Once your dental implants have been finalised, it's as though your natural teeth are complete once again. But of course, the implants have been manually inserted into your jaw and finished with prosthetic teeth to create an exact replica of your natural teeth. But will the metal components of your implants ever create a problem in your daily life?
Dental implants are designed to be permanent. The actual implant (the bolt inserted into your jaw) is titanium, and this is the preferred material due to its hypoallergenic qualities. This means you will not experience any irritation or adverse reaction to the implant, which is quite handy, especially when you consider that an implant needs the very tissues in your jaw to fuse to it. Beyond that, avoiding any complications involves you diligently maintaining a high standard of oral health. But will having these metal components in your mouth pose any problems in some circumstances you might face?

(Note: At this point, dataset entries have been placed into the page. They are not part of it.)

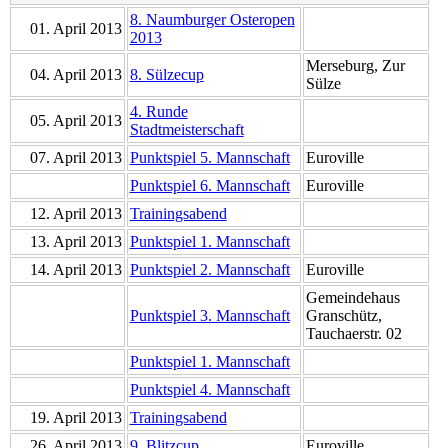
8. Naumburger Osteropen
01. April 2013
2013
Merseburg, Zur
04. April 2013
8. Sülzecup
Sülze
4. Runde
05. April 2013
Stadtmeisterschaft
07. April 2013
Punktspiel 5. Mannschaft
Euroville
Punktspiel 6. Mannschaft
Euroville
12. April 2013
Trainingsabend
13. April 2013
Punktspiel 1. Mannschaft
14. April 2013
Punktspiel 2. Mannschaft
Euroville
Gemeindehaus
Punktspiel 3. Mannschaft
Granschütz,
Tauchaerstr. 02
Punktspiel 1. Mannschaft
Punktspiel 4. Mannschaft
19. April 2013
Trainingsabend
26. April 2013
9. Blitzcup
Euroville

Firstly, your implants are unlikely to set off a metal detector. So when you're at an airport or any venue that screens people via a metal detector, your implants are unlikely to trigger the detector. A metal detector works by sending pulses of electromagnetic energy into the target area, and these pulses bounce back to create a reply, which is a type of echo. When there is metal in the target area, this interrupts that reply, triggering the detector. However, your implants contain such a small amount of metal that the detector generally will not register a potential problem. Detectors have different settings, and so implants can conceivably be registered. If this occurs, security staff will usually conduct an additional check, using a handheld detector, which can flag the location and nature of the metal in your body.
Another situation where metal in your body could cause a reaction is if you ever require magnetic resonance imaging (MRI). This type of medical scan involves you being placed inside what is basically a gigantic magnet, however, only metals classified as having ferromagnetic properties (metals that can actually be attracted by a magnet) will be affected. Your titanium implant is not ferromagnetic, so it will not harm you during an MRI, nor should it affect the quality of the scan. You should still inform both your doctor and MRI technician about the presence of your implants, just so that they can be aware of the location of any metal in your body.
Dental implants are not only designed to replace natural teeth, but they're also designed to avoid any potential daily complications from having metal present in your mouth.